Dataset records

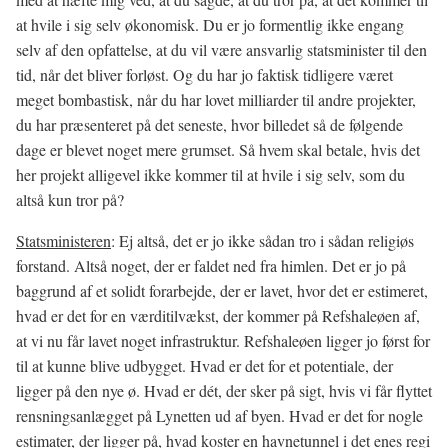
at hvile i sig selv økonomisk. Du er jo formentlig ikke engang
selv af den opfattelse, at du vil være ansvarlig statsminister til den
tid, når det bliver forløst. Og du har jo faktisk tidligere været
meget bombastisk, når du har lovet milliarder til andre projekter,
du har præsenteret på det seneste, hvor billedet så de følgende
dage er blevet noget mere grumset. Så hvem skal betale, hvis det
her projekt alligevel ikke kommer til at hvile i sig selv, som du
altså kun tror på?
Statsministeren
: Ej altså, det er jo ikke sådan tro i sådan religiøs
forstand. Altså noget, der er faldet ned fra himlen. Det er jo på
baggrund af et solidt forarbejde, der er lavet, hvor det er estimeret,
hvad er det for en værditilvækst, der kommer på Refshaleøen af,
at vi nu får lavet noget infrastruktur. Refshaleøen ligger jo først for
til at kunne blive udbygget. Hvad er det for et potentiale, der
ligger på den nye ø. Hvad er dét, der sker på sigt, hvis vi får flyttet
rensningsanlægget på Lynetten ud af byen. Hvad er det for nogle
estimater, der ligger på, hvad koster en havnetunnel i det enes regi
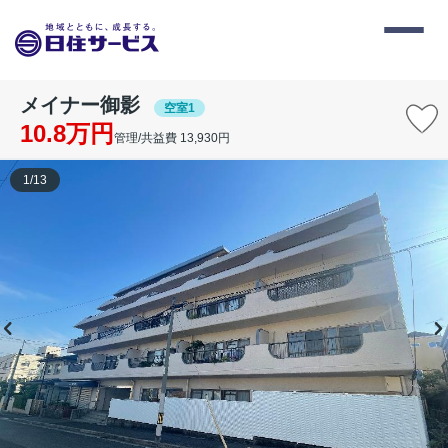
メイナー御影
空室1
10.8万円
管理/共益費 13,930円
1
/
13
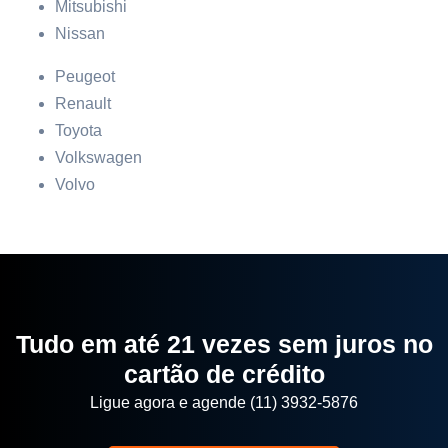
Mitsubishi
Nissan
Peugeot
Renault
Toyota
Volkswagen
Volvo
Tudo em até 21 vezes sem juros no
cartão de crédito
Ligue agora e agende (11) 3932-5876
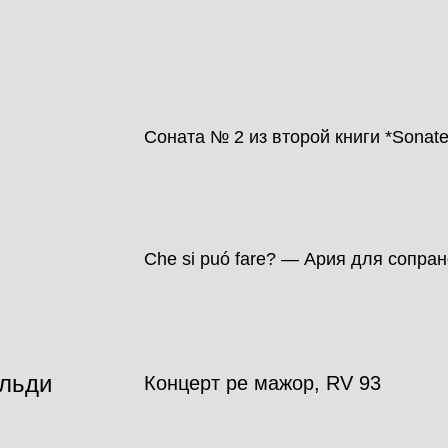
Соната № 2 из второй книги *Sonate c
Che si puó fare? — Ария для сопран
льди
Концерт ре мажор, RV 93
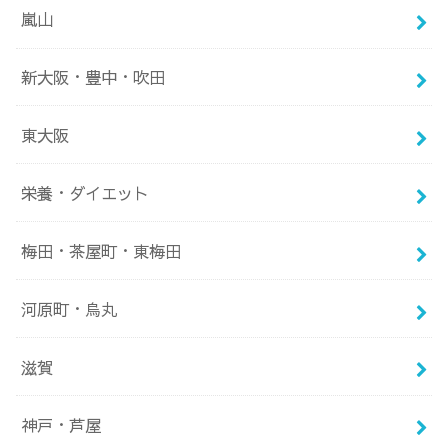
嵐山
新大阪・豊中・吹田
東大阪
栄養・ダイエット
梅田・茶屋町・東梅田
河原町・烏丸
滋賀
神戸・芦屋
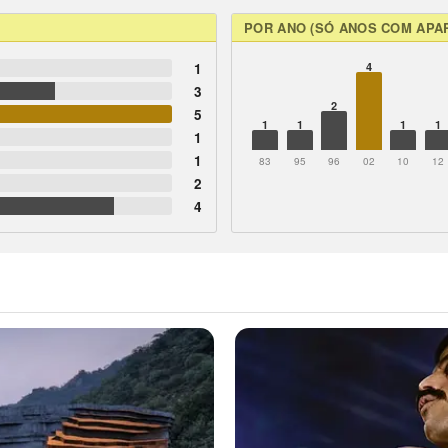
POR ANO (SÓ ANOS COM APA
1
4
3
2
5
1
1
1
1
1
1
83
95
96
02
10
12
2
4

Your instructions
Skip the pictures and print each record exactly as it stands.

Result
at hvile i sig selv økonomisk. Du er jo formentlig ikke engang
selv af den opfattelse, at du vil være ansvarlig statsminister til den
tid, når det bliver forløst. Og du har jo faktisk tidligere været
meget bombastisk, når du har lovet milliarder til andre projekter,
du har præsenteret på det seneste, hvor billedet så de følgende
dage er blevet noget mere grumset. Så hvem skal betale, hvis det
her projekt alligevel ikke kommer til at hvile i sig selv, som du
altså kun tror på?
Statsministeren
: Ej altså, det er jo ikke sådan tro i sådan religiøs
forstand. Altså noget, der er faldet ned fra himlen. Det er jo på
baggrund af et solidt forarbejde, der er lavet, hvor det er estimeret,
hvad er det for en værditilvækst, der kommer på Refshaleøen af,
at vi nu får lavet noget infrastruktur. Refshaleøen ligger jo først for
til at kunne blive udbygget. Hvad er det for et potentiale, der
ligger på den nye ø. Hvad er dét, der sker på sigt, hvis vi får flyttet
rensningsanlægget på Lynetten ud af byen. Hvad er det for nogle
estimater, der ligger på, hvad koster en havnetunnel i det enes regi
メイナー御影
空室1
10.8万円
管理/共益費 13,930円
1
/
13
Mitsubishi
Nissan
Peugeot
Renault
Toyota
Volkswagen
Volvo
Tudo em até 21 vezes sem juros no
cartão de crédito
Ligue agora e agende (11) 3932-5876
Соната № 2 из второй книги *Sonate c
Che si puó fare? — Ария для сопран
льди
Концерт ре мажор, RV 93
嵐山
新大阪・豊中・吹田
東大阪
栄養・ダイエット
梅田・茶屋町・東梅田
河原町・烏丸
滋賀
神戸・芦屋
POR ANO (SÓ ANOS COM APA
1
4
3
2
5
1
1
1
1
1
1
83
95
96
02
10
12
2
4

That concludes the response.